The comparisons look closer every day.
By Rupert Cornwell
WASHINGTON, D.C. "It's a bit early for history to be written,"
Defense Secretary Donald Rumsfeld declared the other day, dismissing
in that testy, imperious manner of his the accusations that the Pentagon
had badly miscalculated the resistance American and British forces would
encounter in Iraq, and the size of the invading force that would be
needed to overcome that resistance. But if the history of this war is
not yet being written, history's shades from other wars are already
abroad.
They are not mentioned very often. After all, an uneasy America is
seeking to convince itself that the 2003 campaign in Iraq is going according
to the plan conceived by Rumsfeld.

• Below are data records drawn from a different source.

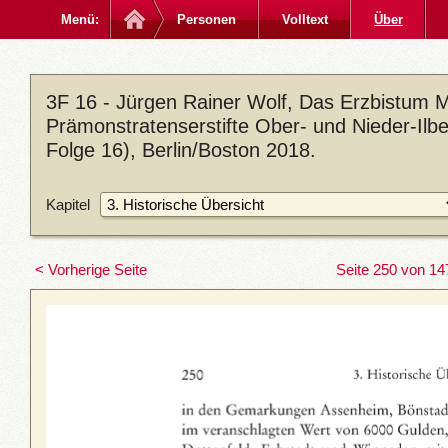
Menü:
Personen
Volltext
Über
3F 16 - Jürgen Rainer Wolf, Das Erzbistum M
Prämonstratenserstifte Ober- und Nieder-Ilb
Folge 16), Berlin/Boston 2018.
Kapitel
< Vorherige Seite
Seite 250 von 14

But on the fringes of polite conversation,
in those quiet moments when ordinary people wonder about the relentless
optimism of those in charge here, the question gnaws at the corner of
the mind. Could this be, will this be, another Vietnam?
The answer, in some respects, is simple: Of course not. The Vietnam
War, from a U.S. point of view, lasted 9 or 10 years. The campaign to
remove Saddam Hussein has barely been in progress 9 or 10 days. Whether
it lasts 9 or 10 weeks (perfectly possible) or 9 or 10 months (rather
unlikely), it surely will not last 9 or 10 years.
Unlike Vietnam, and for all today's second-guessing, the purely military
outcome is certain. Saddam Hussein will be driven from power.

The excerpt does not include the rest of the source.